Wegmans is closing its last WKids play center in Buffalo in another example of retailers that are discontinuing in-store child care services and kids’ play areas.
WKids offers free supervision of children ages three to nine for up to two hours while their parents shop or use the store’s cafe.
“Certainly we’re finding space in our current store footprint to bring more services that are now in greater demand,” Michele Mehaffy, the chain’s consumer affairs manager in Buffalo, told The Buffalo News. “Of course, these happen to be services that many families use. To be honest, the number of families using the WKids service has steadily declined over the past several years.”
Some of the closed WKids spaces are being used for grocery pickup and delivery or expanded cafe seating. After the play area closes in June, six WKids will be left, down from 27 at their peak in the early 2000s. Newer stores have not featured play centers.
The Wegmans location will encourage families to shop together, offering kid-friendly shopping carts. The retailer is also promoting Family Experience programs, including kid-friendly movie nights, kids’ cooking classes and yoga sessions, special events for Mother’s Day and other holidays, story times and painting nights.
The closing of the play centers is bound to disappoint some. As recently as 2016, an article in The Buffalo News praised the WKids service for helping overcome the frustrations of shopping with kids.

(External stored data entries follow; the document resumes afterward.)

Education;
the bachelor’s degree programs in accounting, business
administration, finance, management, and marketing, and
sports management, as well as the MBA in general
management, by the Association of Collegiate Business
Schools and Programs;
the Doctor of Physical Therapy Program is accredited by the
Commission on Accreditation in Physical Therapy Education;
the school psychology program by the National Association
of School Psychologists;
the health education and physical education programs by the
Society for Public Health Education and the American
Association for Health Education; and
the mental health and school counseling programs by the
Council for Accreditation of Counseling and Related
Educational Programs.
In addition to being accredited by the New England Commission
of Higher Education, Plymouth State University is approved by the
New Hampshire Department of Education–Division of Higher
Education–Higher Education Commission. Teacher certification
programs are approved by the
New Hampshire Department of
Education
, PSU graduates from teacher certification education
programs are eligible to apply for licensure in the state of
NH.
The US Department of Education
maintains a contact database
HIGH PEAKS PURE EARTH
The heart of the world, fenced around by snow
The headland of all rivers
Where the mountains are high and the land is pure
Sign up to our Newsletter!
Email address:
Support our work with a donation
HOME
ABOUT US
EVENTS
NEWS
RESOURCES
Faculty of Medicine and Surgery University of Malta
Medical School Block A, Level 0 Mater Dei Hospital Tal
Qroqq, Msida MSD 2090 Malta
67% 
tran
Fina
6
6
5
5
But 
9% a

Among other retailers, Giant Eagle has closed many of its Eagle’s Nest children’s activity centers in part due to increasing use of curbside pickup. Tops, serving Western New York, closed its last in-store play center earlier this year to make room for a coffee bar. Many Kroger banners still offer an hour of free childcare for two- to six-year-olds. IKEA has Småland areas.
Playgrounds at fast food chains such as McDonald’s that used to support birthday parties are getting harder to find. A 2017 Eater article attributed the decline to fast food chains shifting marketing away from kids, a need for more seating and finding that children are entertaining themselves with games on mobile devices.

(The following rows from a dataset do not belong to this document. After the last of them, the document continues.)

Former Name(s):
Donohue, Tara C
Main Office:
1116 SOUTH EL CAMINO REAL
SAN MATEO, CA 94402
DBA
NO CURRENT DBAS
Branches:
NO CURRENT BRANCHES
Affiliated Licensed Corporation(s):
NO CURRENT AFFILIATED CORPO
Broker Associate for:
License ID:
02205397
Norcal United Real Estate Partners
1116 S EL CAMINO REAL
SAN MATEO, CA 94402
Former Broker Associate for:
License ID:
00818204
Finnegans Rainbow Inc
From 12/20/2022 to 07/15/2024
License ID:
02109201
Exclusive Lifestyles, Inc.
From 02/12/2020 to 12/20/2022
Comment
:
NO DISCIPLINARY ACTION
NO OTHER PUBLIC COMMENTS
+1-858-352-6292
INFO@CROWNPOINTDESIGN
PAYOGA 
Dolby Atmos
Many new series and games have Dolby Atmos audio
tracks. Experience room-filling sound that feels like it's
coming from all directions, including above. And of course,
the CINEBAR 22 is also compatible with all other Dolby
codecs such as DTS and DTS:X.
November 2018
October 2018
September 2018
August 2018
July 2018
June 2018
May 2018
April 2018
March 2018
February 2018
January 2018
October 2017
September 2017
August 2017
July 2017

- Wegmans says bye to free baby-sitting, hello to kids’ yoga and cooking classes – The Buffalo News
- Wegmans and other grocers scale back on-site childcare – Grocery Dive
- WKids is wonderful for shopping parents – The Buffalo News
- Giant Eagle to close some Eagle’s Nest children’s centers – Pittsburgh Post-Gazette
- Where Have All the Fast-Food Playgrounds Gone? – Eater
DISCUSSION QUESTIONS: What do you think is behind retailer decisions to close in-store childcare spaces? Are modern parents hesitant to use these facilities?